Governor Rick Scott has signed House Bill 1447 into law, enacting changes to the Special Food Service license to allow smaller restaurants within a delineated downtown dining district to serve full liquor.
The law allows an exemption for restaurants with at least 80 seats and at least 1800 square feet. The state law, which still applies to restaurant outside the downtown parameters, requires a minimum of 150 seats and at least 2500 square feet to qualify for the SFS license. A third requirement, that at least 51 percent of the establishment’s sales be derived from food and non-alcoholic beverages, remains for both categories, regardless of size or exemption.
While it might now be easier for restaurants to meet the requirements to offer a full bar along with a farm-to-table menu, it isn’t necessarily simpler. We are still talking about government bureaucracy, after all.
No one was chomping at the bit waiting for the ink to dry on the bill more than Kirt Earhart, co-owner of Maxine’s on Shine, whose address now falls within the special district. Earhart and his wife, Maxine, were part of a stakeholders group that championed the law and the two spoke in its favor to a group of local lawmakers in October.
When it was announced, earlier in March, that the legislature had overwhelmingly passed the bill, Earhart was quoted as saying that he expected to be serving cocktails within a week. It might take a bit more time.
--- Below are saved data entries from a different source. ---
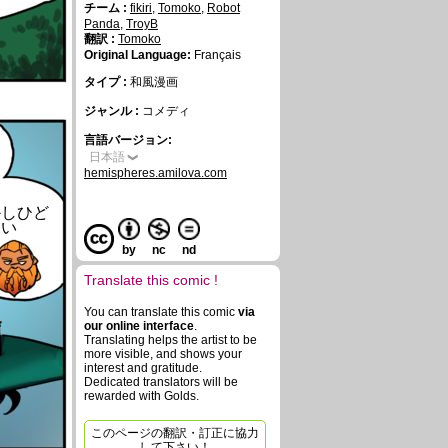
チーム :
fikiri
,
Tomoko
,
Robot
Panda
,
TroyB
翻訳 :
Tomoko
Original Language:
Français
タイプ :
和風漫画
ジャンル :
コメディ
言語バージョン:
日本語
hemispheres.amilova.com
かしひど
い
by
nc
nd
Translate this comic !
You can translate this comic
via
our online interface
.
Translating helps the artist to be
more visible, and shows your
interest and gratitude.
Dedicated translators will be
rewarded with Golds.
このページの翻訳・訂正に協力
して下さい！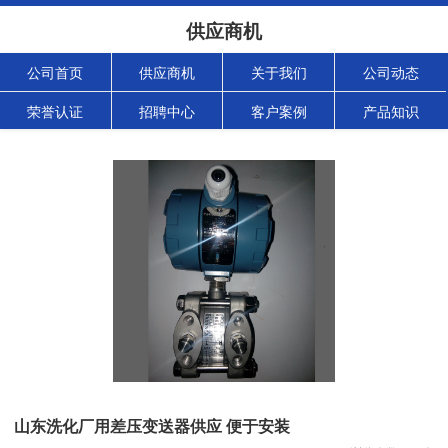
供应商机
公司首页
供应商机
关于我们
公司动态
荣誉认证
招聘中心
客户案例
产品知识
山东洗化厂用差压变送器供应 便于安装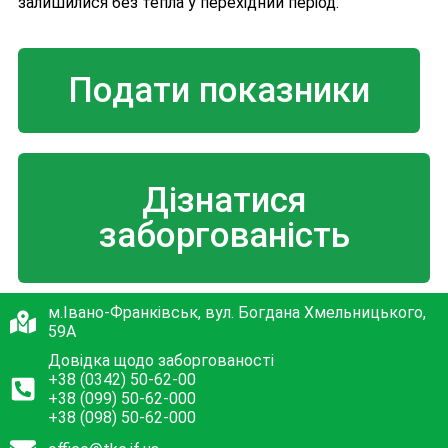
залишилися без тепла у перехідний період.
Подати показники
Дізнатися
заборгованість
м.Івано-Франківськ, вул. Богдана Хмельницького,
59А
Довідка щодо заборгованості
+38 (0342) 50-62-00
+38 (099) 50-62-000
+38 (098) 50-62-000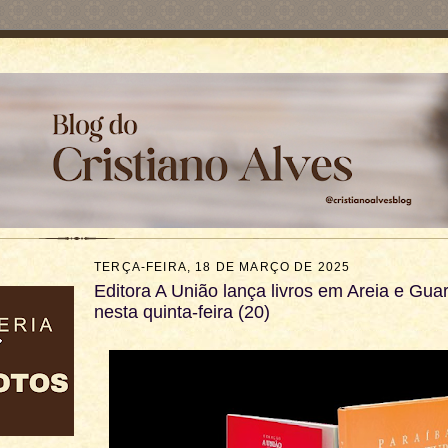
TERÇA-FEIRA, 18 DE MARÇO DE 2025
Editora A União lança livros em Areia e Gua
nesta quinta-feira (20)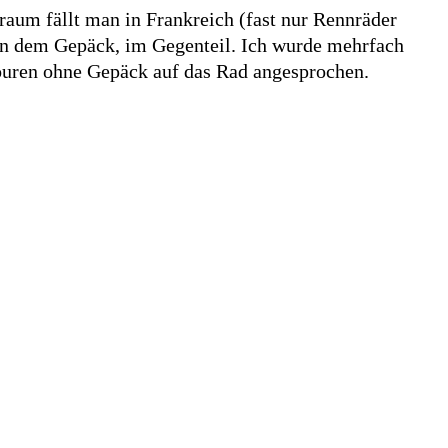
aum fällt man in Frankreich (fast nur Rennräder
en dem Gepäck, im Gegenteil. Ich wurde mehrfach
ouren ohne Gepäck auf das Rad angesprochen.
Wett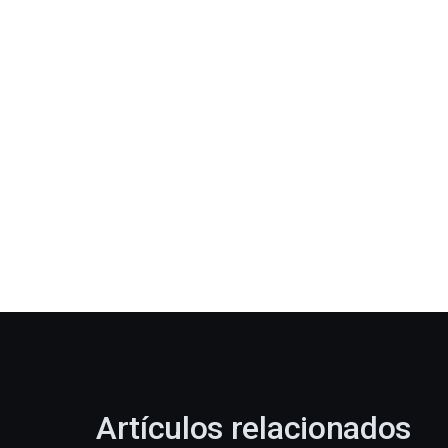
Artículos relacionados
“We were there yesterday at city hall,” Earhart said in an email Tuesday. “Was at state office on Robinson a week ago. Working through the process,” he said. “My feeling today is two weeks from now till we have liquor.”
Those who meet the requirements must fill out a form at the state’s website then submit it to the Orlando City Hall for review.
But even with the license, existing restaurants such as Maxine’s have other issues to solve.
“I do plan to shut down for a day or two in May,” said Earhart, “to reset the bar area.” A well-stocked bar requires a lot of bottles and mixers.
Still, Earhart says he expects to have his full beverage program in operation by June.